During a one-year period, all consecutive patients admitted to two third-level headache centres with a new diagnosis of migraine were enrolled in a cross-sectional study. All subjects were submitted to the Morningness–Eveningness Questionnaire (MEQ-SA) and then classified in five different categories, from late to early-rising chronotype. Differences and trends among MEQ-SA categories and years from migraine onset, attacks’ intensity and frequency were analysed first with analysis of variance, then with a multivariate/generalized linear model.

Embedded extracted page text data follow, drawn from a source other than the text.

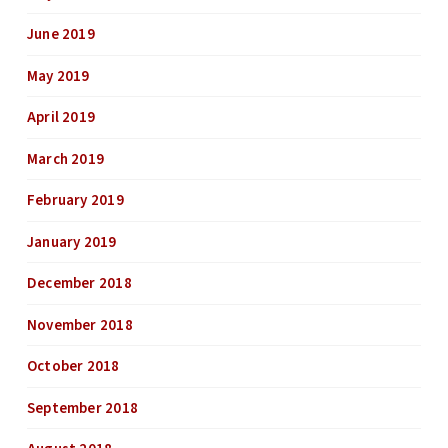
June 2019
May 2019
April 2019
March 2019
February 2019
January 2019
December 2018
November 2018
October 2018
September 2018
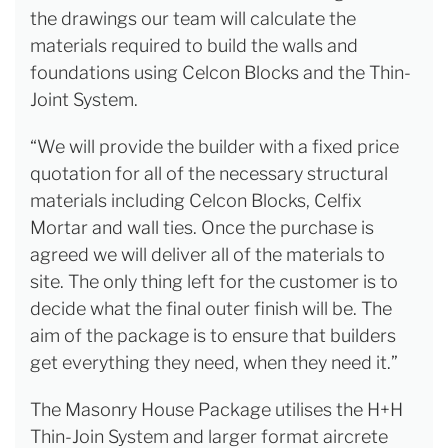
the drawings our team will calculate the
materials required to build the walls and
foundations using Celcon Blocks and the Thin-
Joint System.
“We will provide the builder with a fixed price
quotation for all of the necessary structural
materials including Celcon Blocks, Celfix
Mortar and wall ties. Once the purchase is
agreed we will deliver all of the materials to
site. The only thing left for the customer is to
decide what the final outer finish will be. The
aim of the package is to ensure that builders
get everything they need, when they need it.”
The Masonry House Package utilises the H+H
Thin-Join System and larger format aircrete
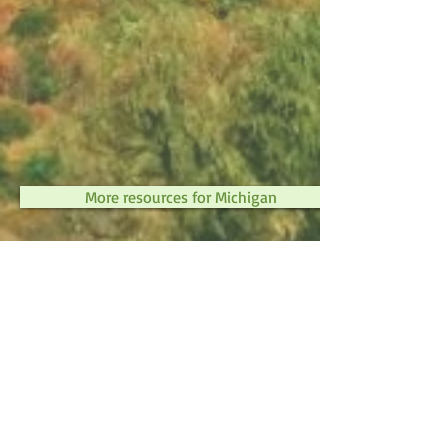
More resources for Michigan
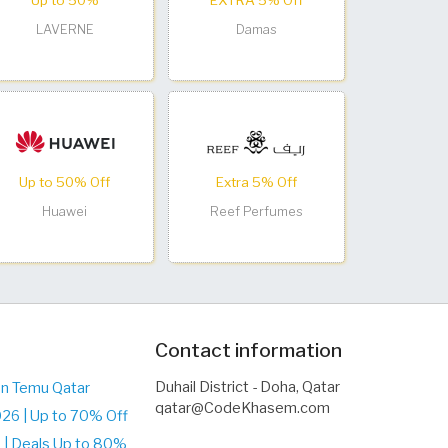
Up to 50%
EXTRA 5% Off
LAVERNE
Damas
Up to 50% Off
Extra 5% Off
Huawei
Reef Perfumes
Contact information
Duhail District - Doha, Qatar
on Temu Qatar
qatar@CodeKhasem.com
26 | Up to 70% Off
| Deals Up to 80%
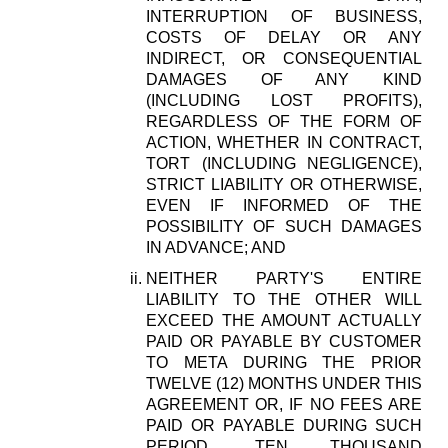
INTERRUPTION OF BUSINESS,
COSTS OF DELAY OR ANY
INDIRECT, OR CONSEQUENTIAL
DAMAGES OF ANY KIND
(INCLUDING LOST PROFITS),
REGARDLESS OF THE FORM OF
ACTION, WHETHER IN CONTRACT,
TORT (INCLUDING NEGLIGENCE),
STRICT LIABILITY OR OTHERWISE,
EVEN IF INFORMED OF THE
POSSIBILITY OF SUCH DAMAGES
IN ADVANCE; AND
NEITHER PARTY'S ENTIRE
LIABILITY TO THE OTHER WILL
EXCEED THE AMOUNT ACTUALLY
PAID OR PAYABLE BY CUSTOMER
TO META DURING THE PRIOR
TWELVE (12) MONTHS UNDER THIS
AGREEMENT OR, IF NO FEES ARE
PAID OR PAYABLE DURING SUCH
PERIOD, TEN THOUSAND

One hundred seventy one migraine patients were included. Early-rising patients showed a lower migraine attacks frequency and longer disease duration with respect to late-rising patients. The categorical variable containing the five circadian types was able to identify a significantly different trend both for the monthly attacks frequency and for the disease duration (p < 0.0001 and p < 0.0001, respectively, analysis of variance). The results were also confirmed after correction for main influencing variables (multivariate/generalized linear model). The intensity of migraine attacks was not influenced by chronotype.

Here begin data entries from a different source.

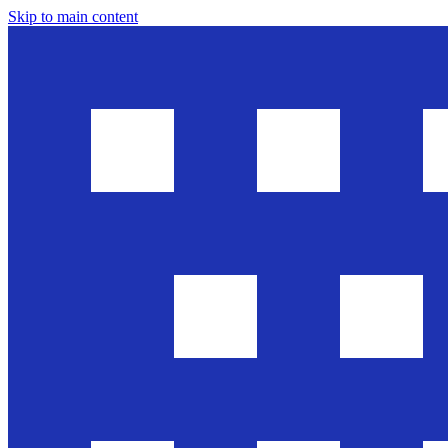
Skip to main content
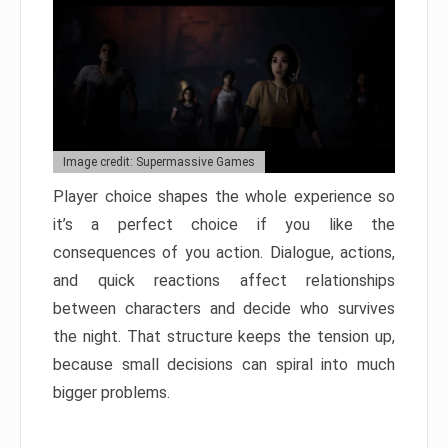
Image credit: Supermassive Games
Player choice shapes the whole experience so
it’s a perfect choice if you like the
consequences of you action. Dialogue, actions,
and quick reactions affect relationships
between characters and decide who survives
the night. That structure keeps the tension up,
because small decisions can spiral into much
bigger problems.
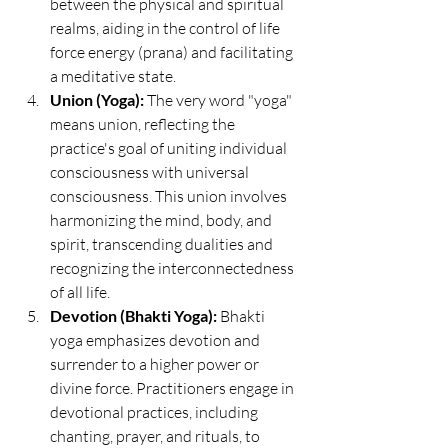
between the physical and spiritual 
realms, aiding in the control of life 
force energy (prana) and facilitating 
a meditative state.
Union (Yoga):
 The very word "yoga" 
means union, reflecting the 
practice's goal of uniting individual 
consciousness with universal 
consciousness. This union involves 
harmonizing the mind, body, and 
spirit, transcending dualities and 
recognizing the interconnectedness 
of all life.
Devotion (Bhakti Yoga):
 Bhakti 
yoga emphasizes devotion and 
surrender to a higher power or 
divine force. Practitioners engage in 
devotional practices, including 
chanting, prayer, and rituals, to 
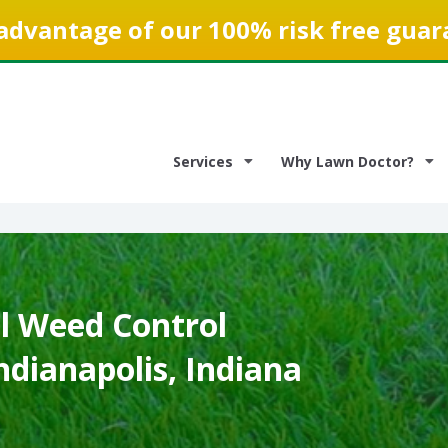
advantage of our 100% risk free guar
Services
Why Lawn Doctor?
 Weed Control
Indianapolis, Indiana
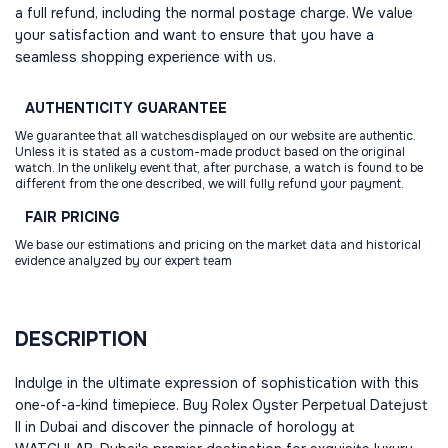
a full refund, including the normal postage charge. We value
your satisfaction and want to ensure that you have a
seamless shopping experience with us.
AUTHENTICITY
GUARANTEE
We guarantee that all watchesdisplayed on our website are authentic.
Unless it is stated as a custom-made product based on the original
watch. In the unlikely event that, after purchase, a watch is found to be
different from the one described, we will fully refund your payment.
FAIR
PRICING
We base our estimations and pricing on the market data and historical
evidence analyzed by our expert team
DESCRIPTION
Indulge in the ultimate expression of sophistication with this
one-of-a-kind timepiece. Buy Rolex Oyster Perpetual Datejust
II in Dubai and discover the pinnacle of horology at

According to the results of the present study, chronotype seems to influence number and duration of migraine attacks. Although sleep–wake cycle is a well-recognized factor able to influence thalamic–cortical synchronization, it usually does not receive appropriate consideration during migraine patients’ assessment.
KeywordsHeadache Sleep–wake cycle Circadian rhythm Sleep
Compliance with ethical standards
The ethics committees of Marche Polytechnic University and Campus Bio-Medico University of Rome approved the study.
All procedures performed in studies involving human participants were in accordance with the ethical standards of the institutional and/or national research committee and with the 1964 Helsinki declaration and its later amendments or comparable ethical standards.
Conflict of interest
The authors declare that they have no conflict of interest.